Zhang Di, Sun Jinbo, She Yichong, Cui Yapeng, Zeng Xiao, Lu Liming, Tang Chunzhi, Xu Nenggui, Chen Badong, Qin Wei
Engineering Research Center of Molecular and Neuro Imaging of the Ministry of Education, School of Life Science and Technology, Xidian University, Xi'an, China.
Intelligent Non-invasive Neuromodulation Technology and Transformation Joint Laboratory, Xidian University, Xi'an, China.
Front Neurosci. 2023 Jun 23;17:1176551. doi: 10.3389/fnins.2023.1176551. eCollection 2023.
Automatic sleep staging is a classification process with severe class imbalance and suffers from instability of scoring stage N1. Decreased accuracy in classifying stage N1 significantly impacts the staging of individuals with sleep disorders. We aim to achieve automatic sleep staging with expert-level performance in both N1 stage and overall scoring.
A neural network model combines an attention-based convolutional neural network and a classifier with two branches is developed. A transitive training strategy is employed to balance universal feature learning and contextual referencing. Parameter optimization and benchmark comparisons are conducted using a large-scale dataset, followed by evaluation on seven datasets in five cohorts.

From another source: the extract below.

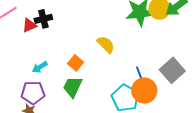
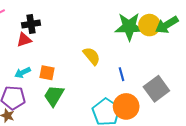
red triangle: (29, 25) -> (24, 40), moved
orange square: (76, 63) -> (47, 73), moved, turned -35
blue line: (139, 73) -> (122, 74), moved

The proposed model achieves an accuracy of 88.16%, Cohen's kappa of 0.836, and MF1 score of 0.818 on the SHHS1 test set, also with comparable performance to human scorers in scoring stage N1. Incorporating multiple cohort data improves its performance. Notably, the model maintains high performance when applied to unseen datasets and patients with neurological or psychiatric disorders.
The proposed algorithm demonstrates strong performance and generalizablility, and its direct transferability is noteworthy among similar studies on automated sleep staging. It is publicly available, which is conducive to expanding access to sleep-related analysis, especially those associated with neurological or psychiatric disorders.
自动睡眠分期是一个存在严重类别不平衡的分类过程,并且在N1期评分方面存在不稳定性。N1期分类准确性的降低对睡眠障碍个体的分期有显著影响。我们旨在实现N1期和总体评分均具有专家级表现的自动睡眠分期。
开发了一种将基于注意力的卷积神经网络和具有两个分支的分类器相结合的神经网络模型。采用传递训练策略来平衡通用特征学习和上下文参考。使用大规模数据集进行参数优化和基准比较,随后在五个队列的七个数据集上进行评估。
所提出的模型在SHHS1测试集上的准确率达到88.16%,科恩kappa系数为0.836,MF1分数为0.818,在N1期评分方面也具有与人类评分者相当的表现。纳入多个队列数据可提高其性能。值得注意的是,该模型在应用于未见数据集以及患有神经或精神疾病的患者时保持高性能。
所提出的算法表现出强大的性能和通用性,其直接可转移性在自动睡眠分期的类似研究中值得关注。它是公开可用的,这有利于扩大对睡眠相关分析的获取,尤其是与神经或精神疾病相关的分析。